Benjamin went to prison in the 1990s for the rape and sexual assault of three teenagers, but he has not been accused of any crimes at the conservatory or at the Walnut Hill School for the Arts, a preparatory school affiliated with the conservatory. Zander, who taught at Walnut Hill, had hired Benjamin to do work there.
Yesterday, after receiving the letter, conservatory officials responded with two short statements confirming their decision.
“When a faculty member exercises extraordinarily poor judgment that compromises the safety of our Prep School students, an institution like the conservatory must hold that faculty member accountable,’’ said Steve Friedlaender, chairman of the board of trustees. “Mr.
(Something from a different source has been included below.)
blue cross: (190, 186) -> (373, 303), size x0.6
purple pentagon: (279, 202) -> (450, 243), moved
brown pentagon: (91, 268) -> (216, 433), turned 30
Zander is a distinguished conductor and teacher and we appreciate his years of dedicated service; however, this does not warrant special treatment in this situation. Nothing contained in recent correspondence changes our position on this matter.’’
“I can appreciate that family members would feel compelled to go to bat for a relative who finds himself in a difficult situation,’’ said conservatory president Tony Woodcock. “However, the basis for our decision hasn’t changed. This story has been covered extensively, and the public has been fully informed. It is time for the conservatory to move on so that we can focus our attention on educating our students.’’
Michael Zander said that the letter was prepared without his brother’s knowledge. He said he expected the letter to be taken seriously, even if it was written by family members.
“The fact that we are relatives is an issue, but I think the letter stands on its own feet and requires rather careful consideration,’’ he said.
Rudenstine declined to discuss the letter in detail.
“I want the document to stand on its own terms,’’ he said. “There had been a great deal of conversation about the issue, and it seems to be time to try to put the facts down as clearly as they could be understood.’’
Benjamin Zander, reached at his home, said he found the letter moving. “It so clearly speaks for itself,’’ he said. “There’s nothing I can add.’’
When asked if he wanted his old job back, Zander didn’t hesitate. “Of course I want to conduct the youth orchestra,’’ he said. “Absolutely.’’
Since the dismissal, Zander, who also conducts the Boston Philharmonic Orchestra, has apologized publicly for the anguish he caused by hiring Benjamin at the conservatory, and some members of the Youth Philharmonic Orchestra have spoken out against the decision and tried to resist the school’s attempts to replace the conductor.
More than 700 have signed an online petition urging Zander’s reinstatement. But the conservatory has been steadfast in insisting that the decision is final.